Functions for cleaning imported text

 

The following functions were used to clean text imported from an Excel Workbooks into Access. In spite of the fact that Excel has a notional limit on the amount of text a user can put in a cell, when users develop their own ‘database’ in Excel there is no limit to the ingenuity to avoid or work round the limits that the software tries to impose on them. Although these were written specifically for one application their application in any situation where it is necessary to clean a text string will be fairly obvious and the changes needed to implement in Access rather than in Excel are straight forward.

 

I cannot claim credit for writing these but the person who wrote them knows who he is and has given me permission to publish them. We worked together for about 8 months and by the end of that time we were writing code as if it had been written by the same person. The only way we could tell who had written what was by virtue of how we had initially split the system in two, but as time progressed we had each amended each others routines.  

 

The RemoveHardReturns Function removes the hard carriage returns from a cell string.

 

Function RemoveHardReturns(strCurrCell as String) As String

     On Error GoTo Err_RemoveHardReturns

     Dim intLC as Integer

     Dim strCurrChar as String

     For intLC = 1 To Len(strCurrCell)

          strCurrCell = Mid(strCurrCell, intLC, 1)

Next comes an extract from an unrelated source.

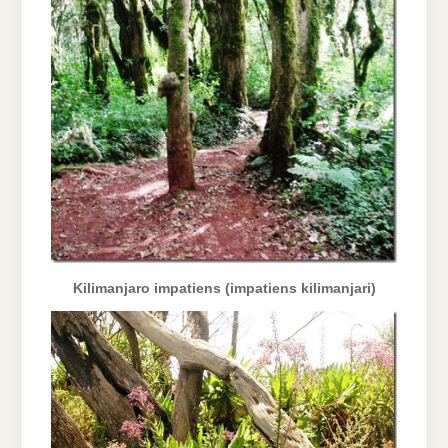
Kilimanjaro impatiens (impatiens kilimanjari)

          If strCurrChar = Chr(10) or strCurrChr = Chr(13) Then

              strCurrCell = Left(strCurrCell, intLC -1) & Right(strCurrCell, Len(strCurrCell) – intLC)

          End If

     Next intLC

     RemoveHardReturns = strCurrCell

 

Exit_RemoveHardReturns:

     Exit Function

 

Err_RemoveHardReturns:

     MsgBox Err.Description

     Resume Exit_RemoveHardReturns

 

End Function

 

The RemoveDoubleSpaces will find Double Spaces in a string and remove them.

 

Function RemoveDoubleSpaces(strCurCell as String) As String

     On Error GoTo Err_RemoveDoubleSpaces

     Dim intLC as Integer

     Dim strCurrChar as String

     Dim strPrevChar as String

     strCurrChar = “”

     strPrevChar = “”

     For intLC = 1 To Len(strCurrCell)

          strCurrChar = Mid(strCurrCell, intLC, 1)

          If strCurrChar = “ “ And strPrevChar = “ “ Then

              strCurrCell = Left(strCurrCell, intLC – 1) & Right(strCurrCell, Len(strCurrCell) – intLC)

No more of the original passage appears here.